JUST AFTER his fortieth birthday Steve Wyke's life hit the buffers.
“My life started to go downhill after my first marriage broke up. I got into drink and drugs and felt terrible for the way I wasn't being much of a father to my children.
“I remarried, but had big monetary problems and health problems, including chronic asthma and Hepatitis B and C - which I got through injecting heroin.”
One day, Steve felt so desperate he told his brother he was ready to do something drastic to turn his life round. His brother felt that he would do better if he could get help outside their home town of Northampton.
“One of his friends had a brother who was an outreach worker in Nottingham. This guy had been a biker and an alcoholic. He'd become a Christian and was now a changed man. He was married with kids, but he was willing to take me into his own home to do a detox. I was in such a state I couldn't imagine having the will or energy for detox. But hearing a tape of his testimony made hope fl are inside me and I gladly agreed to go.
“By the third day without drink and drugs I was very poorly indeed. I knew I had two choices: to get hrough the rest of the pain in my body, as it went into spasms of withdrawal, or leave quickly and find some drugs. I didn't really know anything about God but during the third night I felt so bad I cried out 'If there's a God, come and
help me out!'”
The power of the Holy Spirit fell on Steve. His body stopped hurting at once. Tears poured out of his eyes, with a sense of trapped emotions being released. Something – Someone - deep inside assured him that he
would get through. Along with this was a sense of feeling right - joy and peace flooding him. “I hadn't been feeling right for a long time. It felt wonderful. When my new friend came down in the morning, I told him something really strange had happened in the night: I didn't know what it was - but I knew I was going to be OK! He explained: 'that was the Holy Spirit!'. I was so ignorant of spiritual things that I asked him: 'What's that all about, then?'. So he read me Psalm 40:
I waited patiently for the Lord; He inclined to me and heard my cry. He drew me from the miry bog, and set my feet upon a rock making my steps secure. He put a new song in my mouth, a song of praise to our God...Blessed is the man who makes the Lord his trust.
When he finished reading, Steve asked him 'Is that true, what you've just read me?' When he nodded, Steve cried out: 'Well, I want that!' and gave his life to Jesus.
After that - and for the 16 years that have followed – Steve says everything was different.
“The way I thought and acted towards other people; what I wanted to do with my future – I was a totally different man, determined to sort out the terrible mess that was my life”.
He booked himself into a rehab in Surrey.
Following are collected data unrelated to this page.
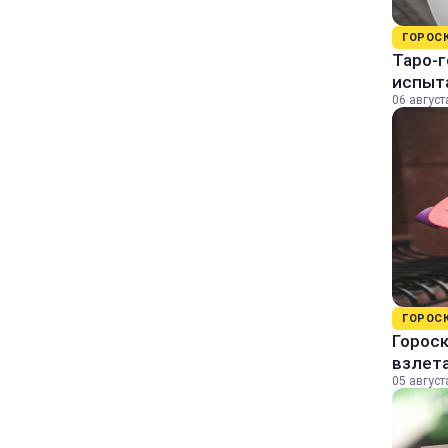
ГОРОС
Таро-г
испыт
06 август
ГОРОС
Гороск
взлет
05 август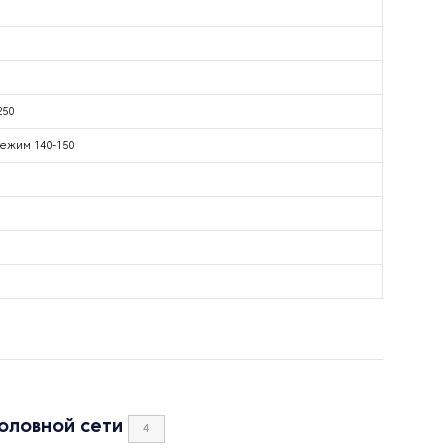
250
ежим 140-150
оловной сети
4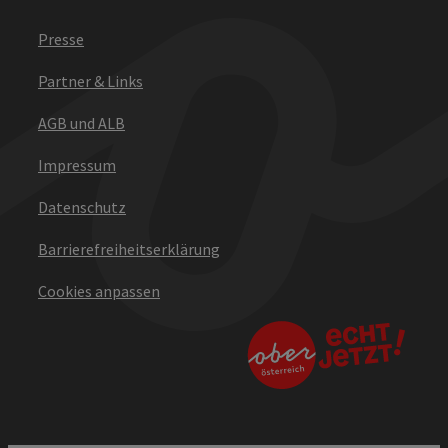
Presse
Partner & Links
AGB und ALB
Impressum
Datenschutz
Barrierefreiheitserklärung
Cookies anpassen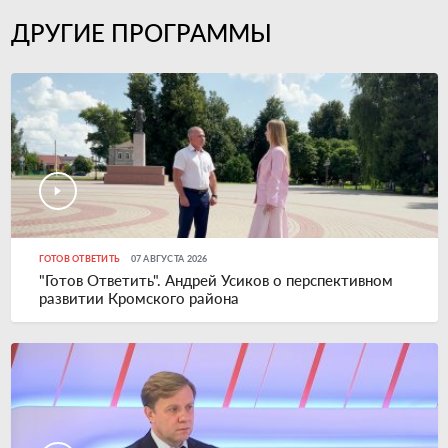
ДРУГИЕ ПРОГРАММЫ
ГОТОВ ОТВЕТИТЬ
07 АВГУСТА 2026
"Готов Ответить". Андрей Усиков о перспективном
развитии Кромского района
Soon afterwards, very thin and poor in health, he moved into one of the Jesus Army community houses in Northampton.
“It took a year before I was fit and that first year was tough, but I felt all right in myself. As people prayed over me and supported me, I regained my weight and my self-worth.
“Because of my own experience of God's forgiveness and complete change of my whole life, I've been able to help to sort many of my mates out and I now look after a community house in Northampton. One of the best
things that's followed is the way my relationship with my kids has come together again. I let them down so badly because of the way I was, but they've given me a second chance to pour my life into them.”
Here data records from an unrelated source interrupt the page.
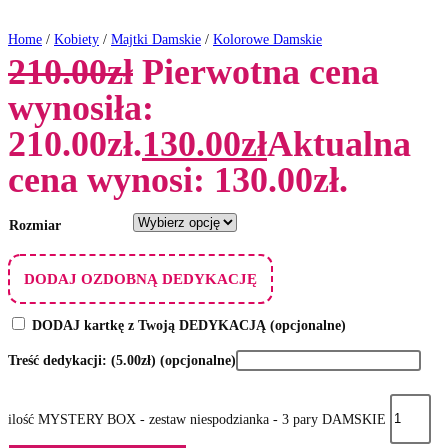
Home
/
Kobiety
/
Majtki Damskie
/
Kolorowe Damskie
210.00
zł
Pierwotna cena
wynosiła:
210.00zł.
130.00
zł
Aktualna
cena wynosi: 130.00zł.
Rozmiar
DODAJ OZDOBNĄ DEDYKACJĘ
DODAJ kartkę z Twoją DEDYKACJĄ
(opcjonalne)
Treść dedykacji:
(5.00zł)
(opcjonalne)
ilość MYSTERY BOX - zestaw niespodzianka - 3 pary DAMSKIE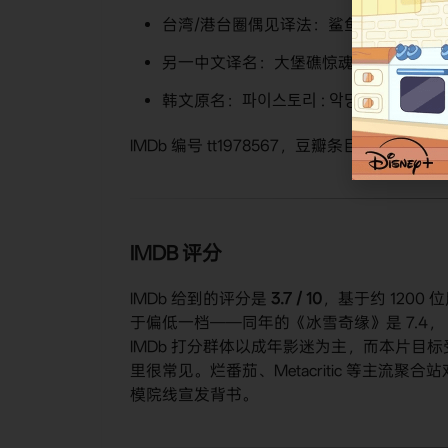
台湾/港台圈偶见译法：鲨鱼饵儿2
另一中文译名：大堡礁惊魂记2
韩文原名：파이스토리 : 악당상어 소탕
IMDb 编号 tt1978567，豆瓣条目也挂在
IMDB 评分
IMDb 给到的评分是
3.7 / 10
，基于约 120
于偏低一档——同年的《冰雪奇缘》是 7.4，
IMDb 打分群体以成年影迷为主，而本片目标
里很常见。烂番茄、Metacritic 等主流聚
模院线宣发背书。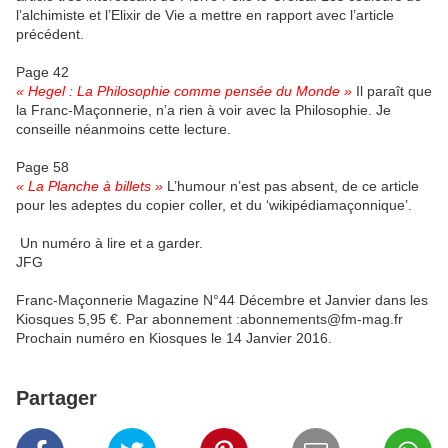
l’alchimiste et l’Elixir de Vie a mettre en rapport avec l’article
précédent.
Page 42
« Hegel : La Philosophie comme pensée du Monde »
Il paraît que
la Franc-Maçonnerie, n’a rien à voir avec la Philosophie. Je
conseille néanmoins cette lecture.
Page 58
« La Planche à billets »
L’humour n’est pas absent, de ce article
pour les adeptes du copier coller, et du ‘wikipédiamaçonnique’.
Un numéro à lire et a garder.
JFG
Franc-Maçonnerie Magazine N°44 Décembre et Janvier dans les
Kiosques 5,95 €. Par abonnement :abonnements@fm-mag.fr
Prochain numéro en Kiosques le 14 Janvier 2016.
Partager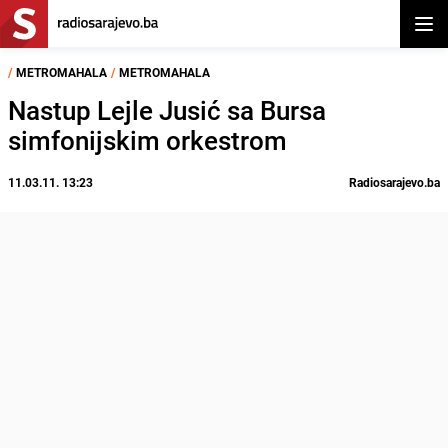
Otvor
/
METROMAHALA
/
METROMAHALA
Nastup Lejle Jusić sa Bursa
simfonijskim orkestrom
11.03.11. 13:23
Radiosarajevo.ba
Steve's son Thomas was only four when his parents split up. Now Thomas is 17, has recently taken covenant as a church member and works alongside Steve as his apprentice in the church building firm.
“My relationship with Dad is a good one. He's genuine. He's straight to the point and I admire him and respect him,” explains Thomas.
“As a kid, I used to stay with Dad on Thursdays and Fridays. At school so many people were happy playing on their computers and trying to please their friends but I could never get into it. Drink and drugs never
appealed: I've seen a lot of people very messed up and even the ones who seem happy in it – it doesn't amount to much.
“Deep down I always believed there was a God and I knew there was more to life than just going to work and then dying. I found sitting in church meetings boring - but staying with Dad I saw people working things out together and living for a cause. Every day something seemed to happen that gave me more understanding of God through my everyday experience of life. When I was 15 I decided to be baptised.”
Steve looks at building the church with a bricklayer's eye:
“I'm a foundation guy. I believe we need to build our foundations well and our young people are the stones for that foundation. They need to be trained, as we were trained, in all the ways of love, understanding,
caring, loyalty and in expressing themselves.
“Because I was unfaithful, the value of faithfulness is something God has worked deeply in me. Faithfulness and cause-consciousness – something worth living for - the vision to be a man that reaches the goal
to achieve in God. We've got to know that we're unstoppable, believe it, and get on with it.
“My understanding of where we're at and my motivation keeps me young. I enjoy working with young people because they're quick and they work things out quickly. I'm 56 but I'm a young man because I only started living at 40! I don't look at young men and think they're running faster than me. I'm running fast - they've got to run faster than me and take the church further!”